August 12, 2011 10:02AM
Hi, I am not musically educated. just a little piano when i was a kid. I have this question about "inputing" the notes on garageband. i am trying to learn this. the music sheet that i have has a G flat major key signature. however, garageband only has F# major key signature which is the enharmonic chord of G flat. if i want to input the notes into garageband, do i just input them as they are written on the music sheet considering that i am using the enharmonic chord (F# maj) instead of the original G flat major? or do i need to adjust the notes? thank you very much
Re: enharmonic equivalent scales??
August 12, 2011 12:46PM
You need to place the notes on the line or space below.
Eg, a note written on the G line in a Gb key sig, needs to go on the F space below in an F# key sig.

You may need to take account of accidentals too. So if your Gb music happens to contain (say) a D natural (raised from Db), striclty speaking in the F# key, that should be a Cx (C double sharp). But I reckon writing it as D natural would do for your purposes.

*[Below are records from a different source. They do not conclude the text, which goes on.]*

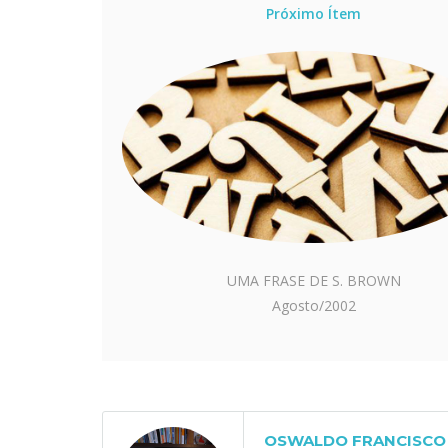
Próximo Ítem
UMA FRASE DE S. BROWN
Agosto/2002
OSWALDO FRANCISCO 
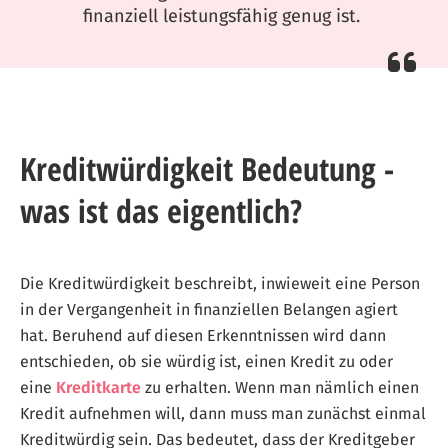
finanziell leistungsfähig genug ist.
Kreditwürdigkeit Bedeutung -
was ist das eigentlich?
Die Kreditwürdigkeit beschreibt, inwieweit eine Person
in der Vergangenheit in finanziellen Belangen agiert
hat. Beruhend auf diesen Erkenntnissen wird dann
entschieden, ob sie würdig ist, einen Kredit zu oder
eine
Kreditkarte
zu erhalten. Wenn man nämlich einen
Kredit aufnehmen will, dann muss man zunächst einmal
Kreditwürdig sein. Das bedeutet, dass der Kreditgeber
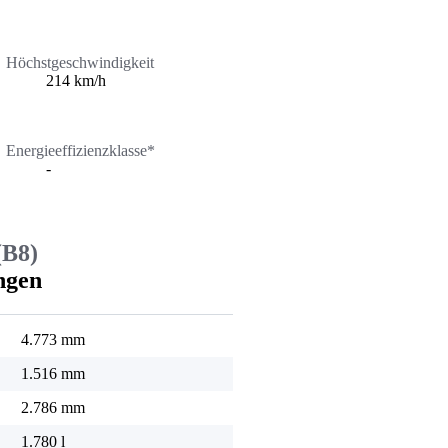
Höchstgeschwindigkeit
214 km/h
Energieeffizienzklasse*
-
(B8)
ngen
4.773 mm
1.516 mm
2.786 mm
1.780 l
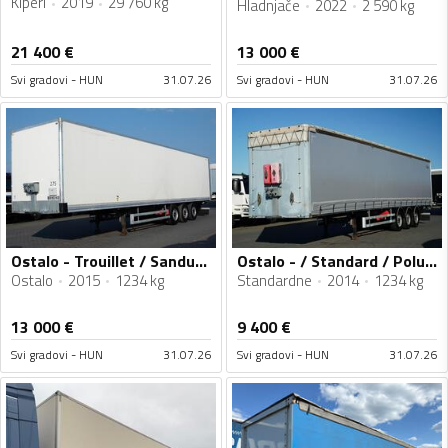
Kiperi
2019
29 760 kg
Hladnjače
2022
2 590 kg
21 400
€
13 000
€
Svi gradovi - HUN
31.07.26
Svi gradovi - HUN
31.07.26
Ostalo - Trouillet / Sandučasta Poluprikolica / IMP-4651
Ostalo - / Standard / Poluprikolica sa Ceradom / IMP-4652
Ostalo
2015
1234 kg
Standardne
2014
1234 kg
13 000
€
9 400
€
Svi gradovi - HUN
31.07.26
Svi gradovi - HUN
31.07.26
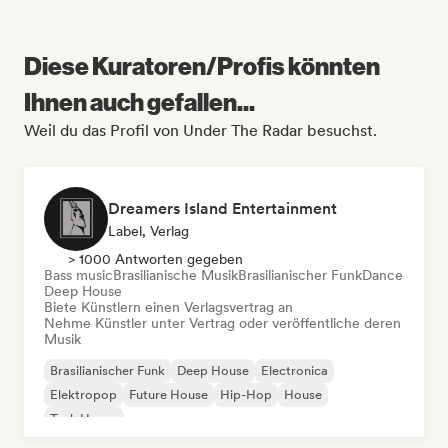
Diese Kuratoren/Profis könnten
Ihnen auch gefallen...
Weil du das Profil von Under The Radar besuchst.
Dreamers Island Entertainment
Label, Verlag
> 1000 Antworten gegeben
Bass music
Brasilianische Musik
Brasilianischer Funk
Dance
Deep House
Biete Künstlern einen Verlagsvertrag an
Nehme Künstler unter Vertrag oder veröffentliche deren
Musik
Brasilianischer Funk
Deep House
Electronica
Elektropop
Future House
Hip-Hop
House
Tech House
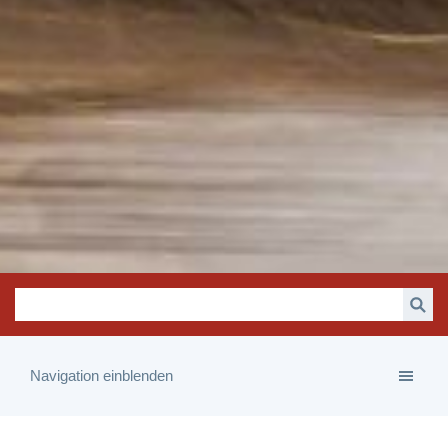
Navigation einblenden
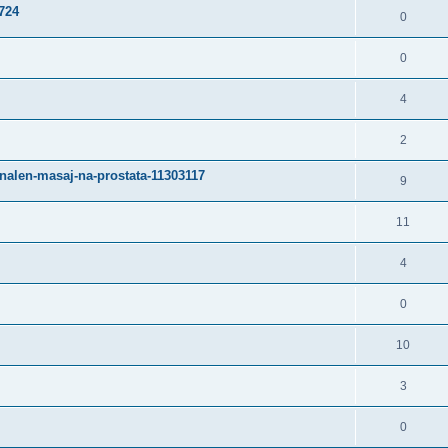
724
0
0
4
2
ionalen-masaj-na-prostata-11303117
9
11
4
0
10
3
0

Fb might also occur as an accidental in Gb, and that should appear as E natural in your F# key sig - ie on the line or space below, like all the other notes, but with a change of accidental symbol.



Edited 1 time(s). Last edit at 08/12/2011 12:50PM by JonR.
:SRe: enharmonic equivalent scales??
January 01, 2012 11:36PM
I have b flat on a scale and what is the enharmonic equivalent to that?
Re: :SRe: enharmonic equivalent scales??
January 02, 2012 08:24AM
A# is enharmonically equivalent to Bb.